Thursday, 04/29/2021 11:42:50 AM

Thursday, April 29, 2021 11:42:50 AM

Post# of 47089
Hi K

The PP has a total world equity fund for the share part


Just to say that the official PP holds domestic stocks. The intent is that the correlations/interactions between its assets, the cogs/wheels, are mangled if you throw in different alternatives. When for instance the US$ might be relatively rising so also might domestic US stocks be rising, whilst gold priced in US$ might be falling. And vice-versa. Replace domestic stocks with foreign stocks and the cogs/wheels are different. The four stroke engine might have two cylinders firing/exhausting at the same time - a stuttering lower efficiency engine.

Individually the volatile asset holdings might be down -25% one period, up +33% the next, that compounds to 0% (arithmetic average of +4%), but when multiple similar volatile assets are also held that move counter cycle to each other, then rebalancing between those tends to capture more of the arithmetic average instead of the singular compound average.

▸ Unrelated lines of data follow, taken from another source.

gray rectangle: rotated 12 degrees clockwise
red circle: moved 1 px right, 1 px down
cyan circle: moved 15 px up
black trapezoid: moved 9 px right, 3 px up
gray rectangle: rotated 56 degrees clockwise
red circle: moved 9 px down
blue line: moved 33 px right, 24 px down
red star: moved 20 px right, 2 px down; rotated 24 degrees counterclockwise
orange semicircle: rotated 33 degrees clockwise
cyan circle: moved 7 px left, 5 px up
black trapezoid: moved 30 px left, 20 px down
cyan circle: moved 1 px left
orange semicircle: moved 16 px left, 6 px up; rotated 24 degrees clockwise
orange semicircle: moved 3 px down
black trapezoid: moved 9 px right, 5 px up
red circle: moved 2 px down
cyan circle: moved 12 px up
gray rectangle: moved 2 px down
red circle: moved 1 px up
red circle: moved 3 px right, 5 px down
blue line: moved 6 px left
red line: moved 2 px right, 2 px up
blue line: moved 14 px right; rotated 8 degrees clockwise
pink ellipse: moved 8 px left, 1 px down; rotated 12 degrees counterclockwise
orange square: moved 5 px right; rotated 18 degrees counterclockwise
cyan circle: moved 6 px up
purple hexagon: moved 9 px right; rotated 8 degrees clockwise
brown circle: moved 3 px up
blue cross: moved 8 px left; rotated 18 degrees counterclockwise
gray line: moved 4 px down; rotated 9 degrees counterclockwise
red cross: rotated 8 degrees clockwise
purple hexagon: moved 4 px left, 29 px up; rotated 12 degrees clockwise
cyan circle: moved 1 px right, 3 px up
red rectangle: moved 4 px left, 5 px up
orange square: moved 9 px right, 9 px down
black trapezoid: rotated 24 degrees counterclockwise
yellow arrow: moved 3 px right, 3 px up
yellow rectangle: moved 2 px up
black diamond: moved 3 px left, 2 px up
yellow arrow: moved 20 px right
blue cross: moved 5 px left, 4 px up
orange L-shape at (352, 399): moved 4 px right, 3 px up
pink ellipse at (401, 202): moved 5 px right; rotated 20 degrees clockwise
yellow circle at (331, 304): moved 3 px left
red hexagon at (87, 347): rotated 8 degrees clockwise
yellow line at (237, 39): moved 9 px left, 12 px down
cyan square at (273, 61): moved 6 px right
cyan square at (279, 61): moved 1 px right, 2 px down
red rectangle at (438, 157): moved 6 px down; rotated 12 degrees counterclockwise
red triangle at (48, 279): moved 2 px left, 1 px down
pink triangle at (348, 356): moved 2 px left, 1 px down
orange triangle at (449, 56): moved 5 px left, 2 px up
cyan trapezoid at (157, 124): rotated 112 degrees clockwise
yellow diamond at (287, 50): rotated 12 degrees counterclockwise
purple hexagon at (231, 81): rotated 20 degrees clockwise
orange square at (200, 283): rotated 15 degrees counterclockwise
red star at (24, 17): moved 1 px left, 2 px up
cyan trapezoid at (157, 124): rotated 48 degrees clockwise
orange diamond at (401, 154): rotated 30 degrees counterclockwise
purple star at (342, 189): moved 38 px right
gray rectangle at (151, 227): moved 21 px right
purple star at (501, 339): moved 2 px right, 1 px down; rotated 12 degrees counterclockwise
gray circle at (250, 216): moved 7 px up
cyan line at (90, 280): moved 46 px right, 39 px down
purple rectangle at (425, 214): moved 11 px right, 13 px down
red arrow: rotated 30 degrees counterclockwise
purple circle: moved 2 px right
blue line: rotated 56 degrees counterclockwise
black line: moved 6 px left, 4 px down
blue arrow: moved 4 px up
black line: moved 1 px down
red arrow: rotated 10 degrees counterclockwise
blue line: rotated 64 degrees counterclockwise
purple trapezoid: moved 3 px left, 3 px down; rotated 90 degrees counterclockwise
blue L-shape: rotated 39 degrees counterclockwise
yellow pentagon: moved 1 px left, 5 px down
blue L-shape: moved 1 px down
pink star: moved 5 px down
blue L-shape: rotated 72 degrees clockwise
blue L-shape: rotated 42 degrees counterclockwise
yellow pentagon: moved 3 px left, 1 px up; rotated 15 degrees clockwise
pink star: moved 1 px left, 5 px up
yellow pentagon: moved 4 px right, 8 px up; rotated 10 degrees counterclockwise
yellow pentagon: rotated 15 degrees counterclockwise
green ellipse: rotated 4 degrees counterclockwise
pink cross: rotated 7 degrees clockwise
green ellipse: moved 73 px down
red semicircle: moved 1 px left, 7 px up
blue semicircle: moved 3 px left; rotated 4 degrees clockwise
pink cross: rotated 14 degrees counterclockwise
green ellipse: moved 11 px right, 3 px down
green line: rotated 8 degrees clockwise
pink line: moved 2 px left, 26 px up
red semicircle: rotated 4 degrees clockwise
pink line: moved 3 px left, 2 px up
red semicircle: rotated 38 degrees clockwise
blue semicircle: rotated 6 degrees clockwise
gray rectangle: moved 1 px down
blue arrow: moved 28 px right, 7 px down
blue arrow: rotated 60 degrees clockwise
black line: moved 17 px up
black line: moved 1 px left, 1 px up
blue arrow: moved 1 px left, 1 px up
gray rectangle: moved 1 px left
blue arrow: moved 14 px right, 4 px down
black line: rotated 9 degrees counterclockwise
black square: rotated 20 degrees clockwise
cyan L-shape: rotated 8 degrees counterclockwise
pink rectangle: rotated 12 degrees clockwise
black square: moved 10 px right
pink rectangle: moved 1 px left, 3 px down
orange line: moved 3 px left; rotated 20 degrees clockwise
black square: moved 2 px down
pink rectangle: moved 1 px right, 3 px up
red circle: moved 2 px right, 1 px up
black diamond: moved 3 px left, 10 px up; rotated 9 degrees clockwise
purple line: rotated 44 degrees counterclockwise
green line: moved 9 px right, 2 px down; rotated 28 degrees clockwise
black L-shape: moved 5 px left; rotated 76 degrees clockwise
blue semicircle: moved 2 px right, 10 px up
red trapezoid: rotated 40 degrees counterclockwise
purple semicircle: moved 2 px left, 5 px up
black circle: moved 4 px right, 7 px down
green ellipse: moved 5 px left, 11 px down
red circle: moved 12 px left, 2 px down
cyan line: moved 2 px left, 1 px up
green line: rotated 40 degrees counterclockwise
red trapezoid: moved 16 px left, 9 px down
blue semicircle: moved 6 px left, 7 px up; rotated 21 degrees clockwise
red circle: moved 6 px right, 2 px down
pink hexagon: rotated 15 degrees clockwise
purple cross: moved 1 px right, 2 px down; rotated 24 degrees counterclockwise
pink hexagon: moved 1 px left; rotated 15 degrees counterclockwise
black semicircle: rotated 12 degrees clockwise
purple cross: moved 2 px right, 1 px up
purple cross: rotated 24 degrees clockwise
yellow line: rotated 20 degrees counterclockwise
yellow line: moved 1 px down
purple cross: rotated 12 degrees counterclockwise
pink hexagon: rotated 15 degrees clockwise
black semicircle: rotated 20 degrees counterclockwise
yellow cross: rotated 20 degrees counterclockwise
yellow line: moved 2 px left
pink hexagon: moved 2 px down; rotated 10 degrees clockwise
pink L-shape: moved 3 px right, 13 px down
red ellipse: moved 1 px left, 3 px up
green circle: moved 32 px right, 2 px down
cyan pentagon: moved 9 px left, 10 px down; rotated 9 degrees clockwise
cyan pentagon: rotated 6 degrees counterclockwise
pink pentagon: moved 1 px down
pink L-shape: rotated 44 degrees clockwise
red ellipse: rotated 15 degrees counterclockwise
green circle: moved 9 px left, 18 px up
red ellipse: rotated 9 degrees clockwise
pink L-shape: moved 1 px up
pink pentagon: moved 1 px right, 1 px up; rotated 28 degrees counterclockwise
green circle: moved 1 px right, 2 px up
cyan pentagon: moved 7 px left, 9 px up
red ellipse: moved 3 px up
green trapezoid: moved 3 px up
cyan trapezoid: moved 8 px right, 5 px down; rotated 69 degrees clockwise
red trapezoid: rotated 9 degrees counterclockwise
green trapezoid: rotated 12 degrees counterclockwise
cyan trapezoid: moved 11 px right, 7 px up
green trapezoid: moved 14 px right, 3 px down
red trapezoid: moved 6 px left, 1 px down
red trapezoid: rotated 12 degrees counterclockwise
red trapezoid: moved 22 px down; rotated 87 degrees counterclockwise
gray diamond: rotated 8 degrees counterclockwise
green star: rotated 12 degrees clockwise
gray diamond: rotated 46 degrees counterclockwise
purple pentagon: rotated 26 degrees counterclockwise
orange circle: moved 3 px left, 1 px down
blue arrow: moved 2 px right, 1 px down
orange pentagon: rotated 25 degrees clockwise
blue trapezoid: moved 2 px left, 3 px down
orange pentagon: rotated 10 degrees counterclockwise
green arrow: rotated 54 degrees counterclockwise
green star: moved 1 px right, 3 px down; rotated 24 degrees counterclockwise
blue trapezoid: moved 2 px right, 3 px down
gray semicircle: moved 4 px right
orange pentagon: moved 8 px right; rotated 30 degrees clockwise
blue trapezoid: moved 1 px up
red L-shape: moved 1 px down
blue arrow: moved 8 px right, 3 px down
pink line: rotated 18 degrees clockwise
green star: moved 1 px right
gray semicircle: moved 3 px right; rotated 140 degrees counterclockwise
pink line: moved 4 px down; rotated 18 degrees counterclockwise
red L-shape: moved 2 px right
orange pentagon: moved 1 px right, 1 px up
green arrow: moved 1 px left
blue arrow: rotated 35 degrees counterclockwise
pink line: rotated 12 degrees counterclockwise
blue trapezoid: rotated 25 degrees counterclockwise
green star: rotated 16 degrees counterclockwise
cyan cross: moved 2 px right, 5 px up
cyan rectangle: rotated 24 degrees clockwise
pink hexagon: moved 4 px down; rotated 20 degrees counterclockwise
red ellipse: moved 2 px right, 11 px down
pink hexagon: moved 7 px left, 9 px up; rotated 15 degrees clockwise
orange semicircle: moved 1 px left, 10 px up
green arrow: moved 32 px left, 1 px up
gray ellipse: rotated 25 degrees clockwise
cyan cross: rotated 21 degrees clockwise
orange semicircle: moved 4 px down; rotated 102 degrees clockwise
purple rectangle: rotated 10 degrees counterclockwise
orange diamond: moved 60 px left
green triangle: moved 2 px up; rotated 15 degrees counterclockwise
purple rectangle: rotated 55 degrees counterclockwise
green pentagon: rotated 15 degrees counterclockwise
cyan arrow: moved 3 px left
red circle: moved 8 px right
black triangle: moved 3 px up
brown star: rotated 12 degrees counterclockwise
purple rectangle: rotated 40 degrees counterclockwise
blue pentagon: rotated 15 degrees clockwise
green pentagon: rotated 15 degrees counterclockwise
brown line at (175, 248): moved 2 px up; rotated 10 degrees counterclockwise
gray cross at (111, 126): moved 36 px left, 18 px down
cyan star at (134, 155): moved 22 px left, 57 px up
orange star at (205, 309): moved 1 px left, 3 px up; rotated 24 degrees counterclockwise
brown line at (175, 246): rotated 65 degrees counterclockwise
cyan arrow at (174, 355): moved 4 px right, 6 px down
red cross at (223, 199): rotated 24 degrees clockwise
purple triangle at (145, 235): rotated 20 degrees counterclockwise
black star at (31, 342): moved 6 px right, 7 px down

You've corrected for that by opting for a world bond fund, making that choice of PP a form of global PP. Gold after all is also a global currency and a commodity. Domestic cash in that situation is fine, as cash is fungible.

Regards.

Clive.

PS with many Central Banks starting to slow up on printing money to buy bonds, longer dated bonds look set to see demand weaken/prices lowering/interest rates rising. Personally my insurance is more along the lines of a third each in domestic small cap more equal weighted stocks (index), US large cap weighted (S&P500) and gold. For me, Pound, Dollar and global currency (gold) diversification. I feel much less inclined to lend at the present time (buy Treasuries) to someone who can revise interest rates, print more money, change the taxation or rules ...etc. in their favour.

Years ago, pre 1970's and gold/money were exchangeable at a fixed rate, it made more sense to hold money deposited earning interest (Treasuries) as that was like the the state paying you for it to securely store your gold. Nowadays the state in effect wants you to pay it for it to store your cash securely (negative real yields), in which case many consider it better to hold gold. When real yields turn more positive again then that is more the time to consider 'lending'. If anything when real yields are negative you want to be in debt. I like to use 2x leveraged funds for that, for instance opting to hold half in a 2x stock position, than I would hold in 1x stock. The 2x fund in effect borrows the same amount as invested into the fund to double up on stock exposure i.e. integrally contains exposure to debt.

We're into a currencies war type era, where many print/spend money to try and deflate their currency relative to others, but where others counter such attacks by printing/spending more of their own. That can lead to situations such as export controls, restrictions on currency movements etc. ... deglobalisation and focus directed more towards "Buy American/Buy British ..." etc ... whatever the domestic. Maybe even with limits on how much spending money you can take out with you on holidays abroad. One or more currencies may even see very high inflation. As ever diversifying reduces concentration risk (which is a major risk factor) across such battlefields ... see losses in one battle, wins in others, not having gone all in into a single battlefield alone.